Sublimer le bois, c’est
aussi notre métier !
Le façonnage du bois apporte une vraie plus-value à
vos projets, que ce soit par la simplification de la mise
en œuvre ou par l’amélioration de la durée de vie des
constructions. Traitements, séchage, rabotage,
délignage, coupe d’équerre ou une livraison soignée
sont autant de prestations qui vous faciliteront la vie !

+++

Determine how many lines in the listing above hold the word "bois", answering with the number only.

» **Expected answer**: 2